Não se sabe como começou, mas logo o sargento já angustiado pela insônia, passava os dias e as noites na pequena sala que outrora fora um depósito de livros, e que agora se destinava a abrigar aquele homem e todos os intermináveis escritos que o mesmo passara a escrever, além de cada vez mais garrafas de conhaque e charutos vagabundos, que deixava o lugar com um aspecto de botequim. Ele pintava nas folhas sempre o mesmo quadro com sua caligrafia que vez ou outra se transmutava em rabiscos incompreensíveis. Mas mesmo assim, dia após dia ele narrava toda sua biografia, desde a morte de seu pai até o dia em que perdeu o brilho no olhar e passou a não sair mais de casa e nem criar qualquer contato com suas filhas e sua esposa. Ora, suas memórias remoíam em sua cabeça e tudo aquilo o que ela podia fazer para mudar seu destino, era inverter a história ao menos na caligrafia. Os dias pareciam séculos e se pareciam uns com os outros. Um dia, andando na sala de estar viu muitos envelopes, principalmente próximos do pequeno tapete de boas-vindas que ficava pouco atrás da porta de entrada da casa. Alguns muito empoeirados e já carcomidos pelas traças. Andou pelos cômodos da casa, buscando encontrar suas filhas ou qualquer outro sinal de vida. Tudo em completo silêncio. Numa euforia abriu todos os cômodos de sua casa, armários e até o sótão e deu de cara com a solidão. Abriu a porta do quarto e resolveu procurar alguma luz naquele emaranhado de escuridão. Encontrou em cima da cama um pequeno bilhete, já amarelo pelo tempo. Era um envelope grande e grosso, que ao abrir, o encarou por longos minutos antes de pousar novamente no colchão. Era o pedido de divórcio de sua esposa, que pelo cheiro de mofo estaca por ali há tanto tempo, que nem se podia especular o quanto.

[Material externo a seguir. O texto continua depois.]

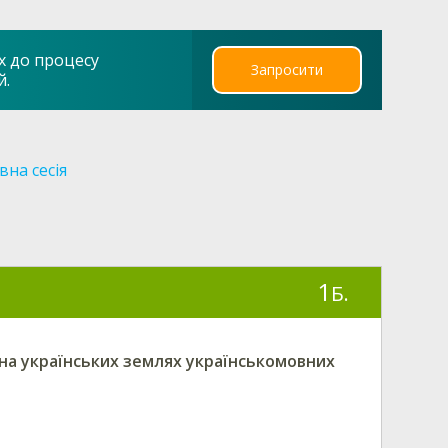
х до процесу
Запросити
й.
вна сесія
1
Б.
ї на українських землях українськомовних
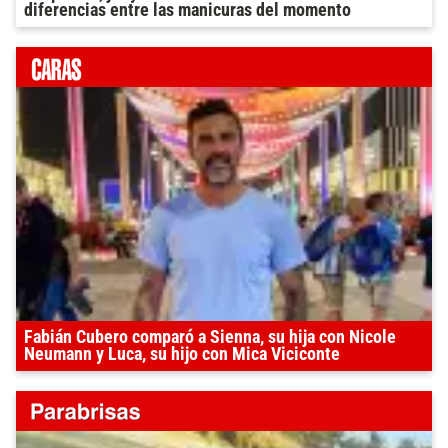
diferencias entre las manicuras del momento
Fabián Cubero comparó a Sienna, su hija con Nicole
Neumann y Luca, su hijo con Mica Viciconte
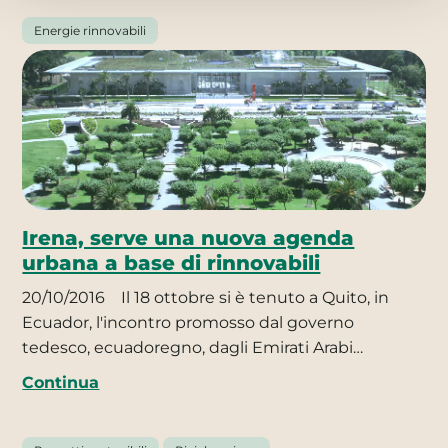
Energie rinnovabili
Irena, serve una nuova agenda
urbana a base di rinnovabili
20/10/2016
Il 18 ottobre si è tenuto a Quito, in
Ecuador, l'incontro promosso dal governo
tedesco, ecuadoregno, dagli Emirati Arabi…
Continua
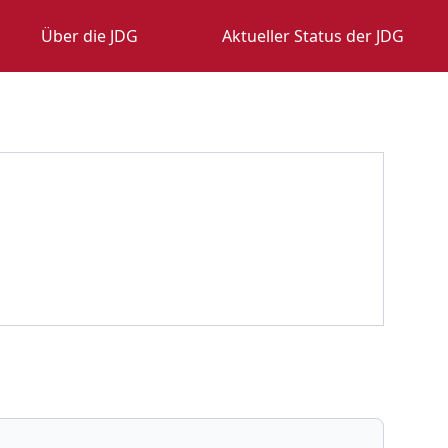
Über die JDG
Aktueller Status der JDG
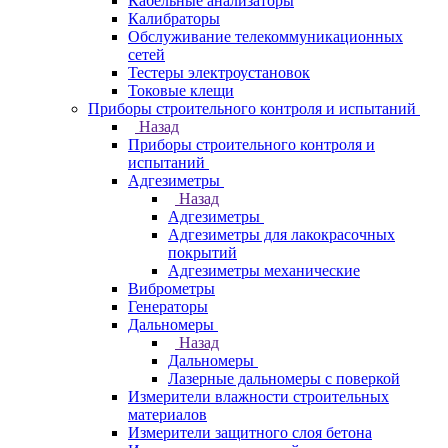
Кабельные анализаторы
Калибраторы
Обслуживание телекоммуникационных
сетей
Тестеры электроустановок
Токовые клещи
Приборы строительного контроля и испытаний
Назад
Приборы строительного контроля и
испытаний
Адгезиметры
Назад
Адгезиметры
Адгезиметры для лакокрасочных
покрытий
Адгезиметры механические
Виброметры
Генераторы
Дальномеры
Назад
Дальномеры
Лазерные дальномеры с поверкой
Измерители влажности строительных
материалов
Измерители защитного слоя бетона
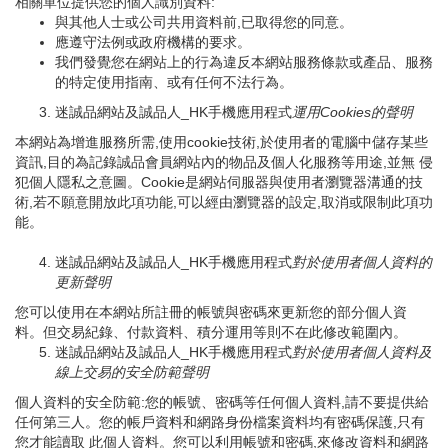
相關單位提供您的個人識別資料:
與其他人士或公司共用資料前,已取得您的同意。
應遵守法例或政府機構的要求。
我們發覺您在網站上的行為違反本網站服務條款或產品、服務
的特定使用指南、或有任何不法行為。
迷誠品網站及誠品人_HK手機應用程式
運用
Cookies
的聲明
本網站為增進服務所需,使用cookie技術,於使用者的電腦中儲存某些
資訊,目的為記錄誠品會員網站內的物品及個人化服務等用途,並無 侵
犯個人隱私之意圖。Cookie是網站伺服器與使用者瀏覽器溝通的技
術,若不願意開放此項功能,可以經由瀏覽器的設定,取消或限制此項功
能。
迷誠品網站及誠品人_HK手機應用程式
對於使用者個人資料的
更新聲明
您可以使用在本網站所註冊的帳號與密碼來更新您的部分個人資
料。但交易紀錄、付款資料、積分運用等則不在此修改範圍內。
迷誠品網站及誠品人_HK手機應用程式
對於使用者個人資料及
線上交易的安全防範聲明
個人資料的安全防範:您的帳號、密碼等任何個人資料,請不要提供給
任何第三人。您的帳戶資料和網路身份檔案資料均有密碼保護,只有
您才能讀取 此個人資料。您可以利用帳號和密碼,來修改資料和網路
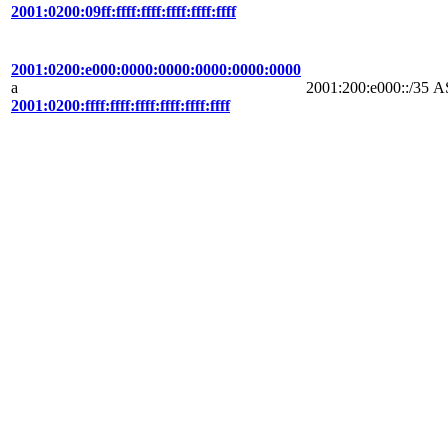
2001:0200:09ff:ffff:ffff:ffff:ffff:ffff
2001:0200:e000:0000:0000:0000:0000:0000
a
2001:200:e000::/35
A
2001:0200:ffff:ffff:ffff:ffff:ffff:ffff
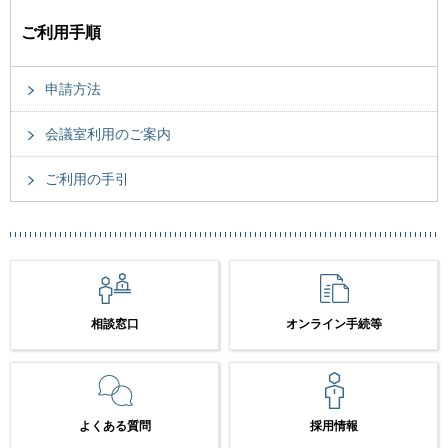
ご利用手順
申請方法
会議室利用のご案内
ご利用の手引
相談窓口
オンライン手続等
よくある質問
採用情報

Do mesmo modo, não sabia como chegara ali, por muito tempo sem se dar da conta de nada a sua volta e simplesmente ficar sentado em sua escrivaninha olhando para o céu acinzentado.
Naquele instante não correu do destino que o alcançara. E simplesmente voltou a sua rotineira vida de simplesmente sentar à escrivaninha esperando o desfecho de sua vida. Seu coração ainda pulava e o fazia pensar sobre possibilidades de fugir dali, mas isso não se passava de um sopro que vinha em alguns raros momentos e desaparecia logo depois. Ainda na mesa lembrou das palavras de sua mãe sobre a solidão, mas já não havia saída, decidira alimentar aqueles pássaros negros que novamente o observava já sem vida por alguns dias e a cada dia rondavam mais próximo à janela daquele homem. Até que num ímpeto romperam na biblioteca e saborearam o velho homem, que dessa vez, aceitou o destino que lhe gelou o corpo e alimentou os corvos que o observavam do alto do prédio.